Степан не мог себе позволить ночные учения для всей эскадры в открытом море, данный прием можно было отрабатывать на рейде Порт-Артура. Даже на внутреннем рейде – как только лучом прожектора захватывался миноносец, соседний мателот тут же старался продублировать данный захват. Из одной струи света вырваться было еще возможно, но из перекрещенных лучей – практически нереально.
Молодые капитан-лейтенанты и просто лейтенанты, ведущие в бой свои истребители и миноносцы, не собирались беречь ни собственные жизни, ни жизни своих подчиненных, ни корабли, которыми командовали. Их основной задачей сейчас, а значит, и целью своего существования, было выполнить приказ командующего флотом: подобраться как можно ближе к броненосцам и крейсерам неприятеля и поразить их своими минами. И если это удастся хоть одному из десяти, то и остальные девять погибнут не зря…
Но лобовая атака не удалась – не было смысла вести свои отряды в шквал огня, где каждое (КАЖДОЕ!) попадание грозило если не гибелью, то выходом из строя своего миноносца. Практически без шансов приблизиться на заветные три-пять кабельтовых к цели.
К тому же отряд капитан-лейтенанта Сакураи еще до выхода на позиции для атаки попал на зуб четверке истребителей Елисеева, которых Макаров отправил в свободный поиск с напутствием: «Любой большой корабль дальше чем десять миль от берега – вражеский. Топите. Вся ответственность на мне».
Большие корабли по дороге попасться не успели, а вот четверке японских «циклонов» не повезло – они угодили прямо напересечку курса тех кораблей, которые и были созданы специально для того, чтобы подобное истреблять.
«Бесшумный», уперев луч своего прожектора в «Хаябусу», начал работать по нему всей артиллерией левого борта. К нему немедленно подключились «Бесстрашный» и «Беспощадный». «Бойкий», выхватив из темноты «Касасаги», немедленно открыл огонь по нему.

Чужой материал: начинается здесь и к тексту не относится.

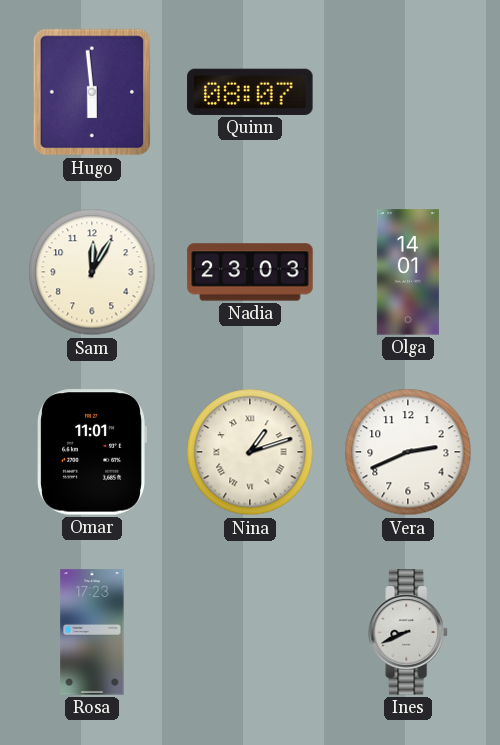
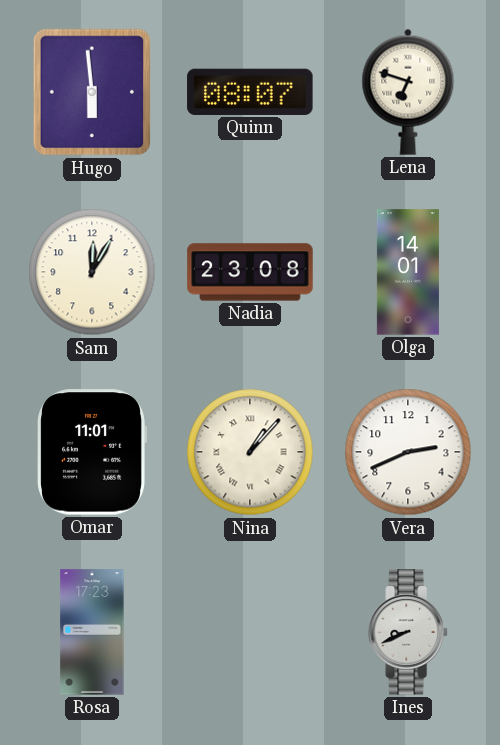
Lena: none -> 6:48
Nadia: 23:03 -> 23:08
Nina: 1:12 -> 1:07
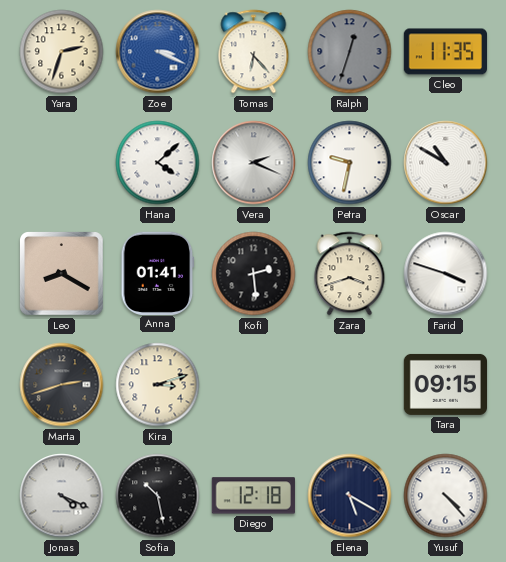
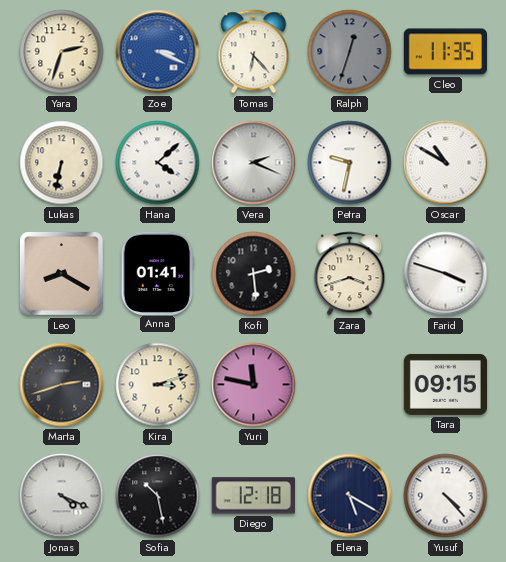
Lukas: none -> 6:32
Yuri: none -> 11:47
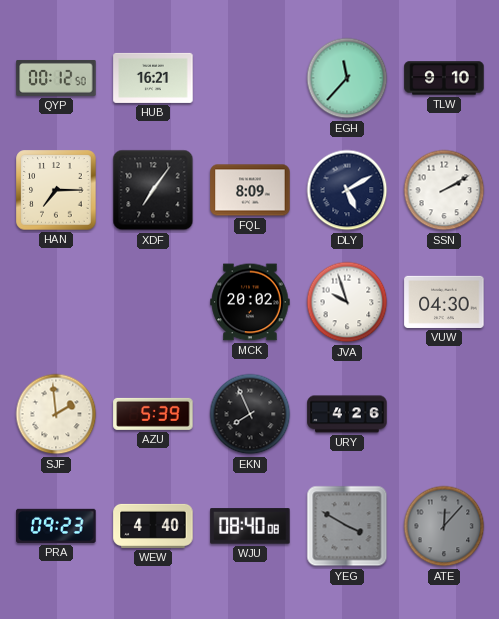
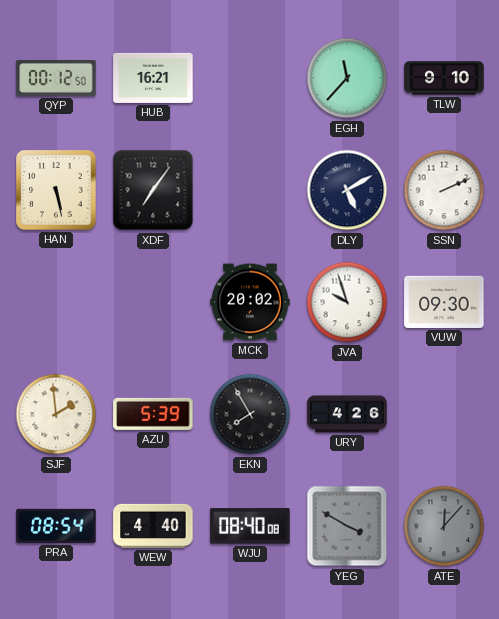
HAN: 7:15 -> 5:28
FQL: 8:09 -> none
SSN: 2:10 -> 2:11
VUW: 04:30 -> 09:30
EKN: 7:56 -> 7:55
PRA: 09:23 -> 08:54
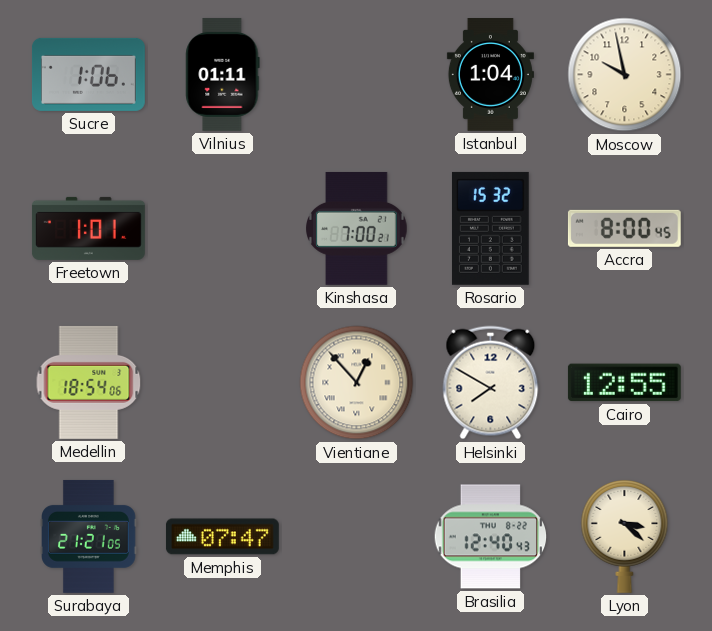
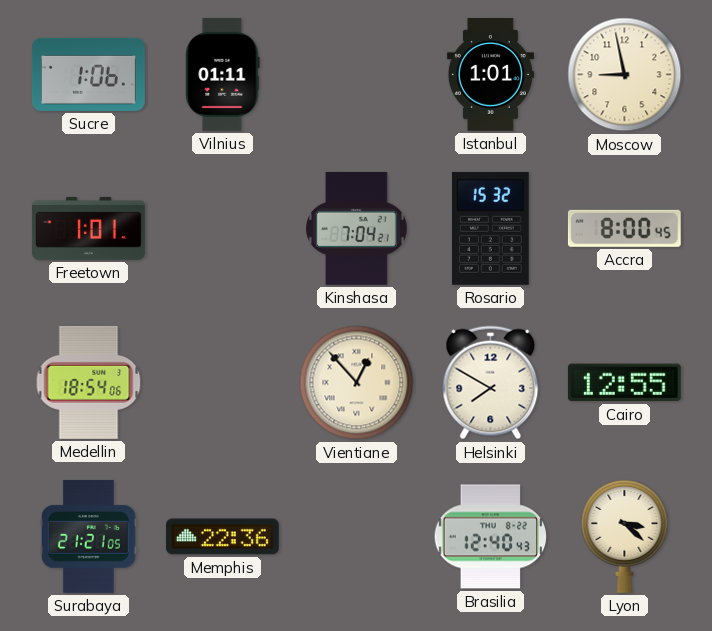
Istanbul: 1:04 -> 1:01
Moscow: 9:58 -> 8:58
Kinshasa: 7:00 -> 7:04
Memphis: 07:47 -> 22:36
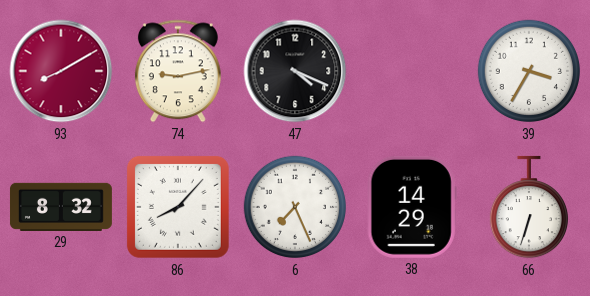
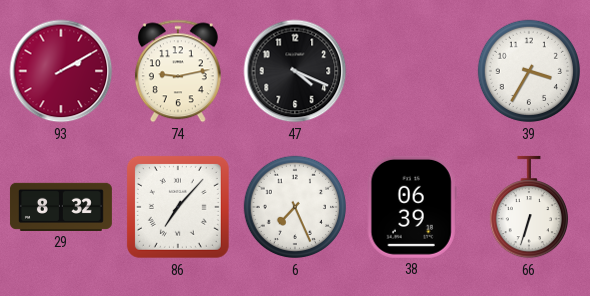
93: 8:10 -> 2:10
86: 8:07 -> 7:07
38: 14:29 -> 06:39
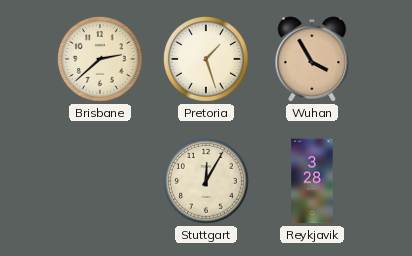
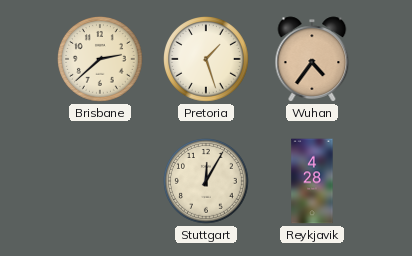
Wuhan: 3:55 -> 4:36
Reykjavik: 3:28 -> 4:28
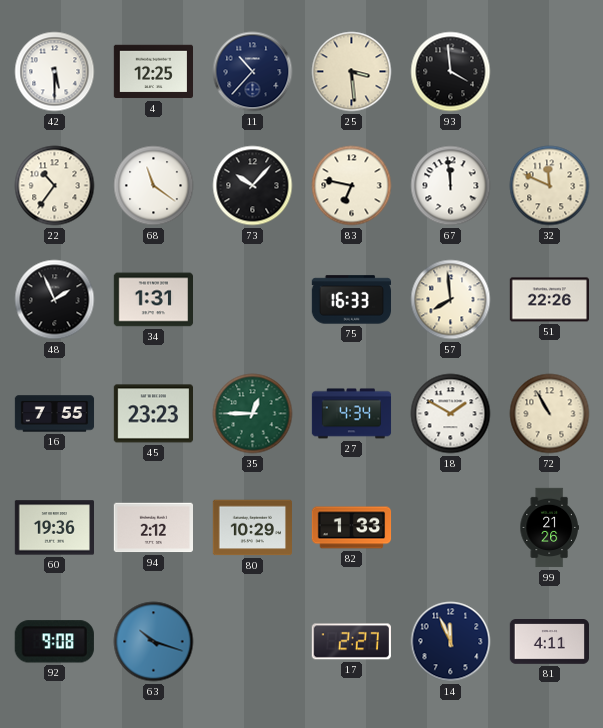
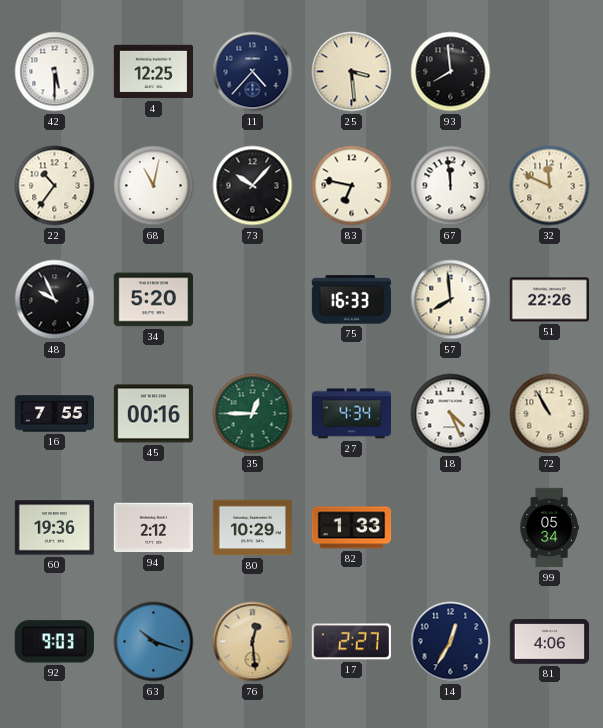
11: 10:37 -> 4:37
93: 3:59 -> 7:59
68: 11:21 -> 11:02
48: 1:56 -> 9:56
34: 1:31 -> 5:20
45: 23:23 -> 00:16
18: 1:50 -> 4:26
99: 21:26 -> 05:34
92: 9:08 -> 9:03
76: none -> 12:29
14: 11:56 -> 12:35
81: 4:11 -> 4:06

«Чидори» и «Аотака», поняв, что русскими еще не обнаружены, немедленно сделали коордонат влево, и, как бы ни хотелось оставлять своих товарищей на съеденье русским, приказ адмирала надлежало выполнять – атаковать вражеские броненосцы и крейсера. Все остальное вторично!
А отряд Елисеева со смаком добивал пару стреноженных японских «циклонов» – благо подавляющее превосходство в артиллерии это позволяло. Тем более что цели не просто горели – полыхали в южной ночи. В восемь трехдюймовых стволов и столько же сорокасемимиллиметровых русские истребители целенаправленно истребляли тех, для истребления кого создавались. Сначала «Хаябуса» стал заваливаться на борт, потом то же самое произошло с «Касасаги».
Комендоры русских эсминцев огня не прекращали – снаряды продолжали рвать в клочья как металл корабельных конструкций, так и человеческую плоть.
Флот микадо уменьшился еще на два боевых корабля. Но именно два их товарища по отряду сумели отомстить русским в большей степени, чем кто-либо другой: «Чидори» и «Аотака», уходя из-под обстрела миноносцев Елисеева, отвернули в сторону берега и под берегом же проскочили к хвосту артурского отряда крейсеров. Незамеченными проскочили. Незамеченными приблизились к концевому. Незамеченными выпустили мины по концевому…
– Вспышки минных выстрелов по правому крамболу! – резануло криком сигнальщика на мостике «Паллады».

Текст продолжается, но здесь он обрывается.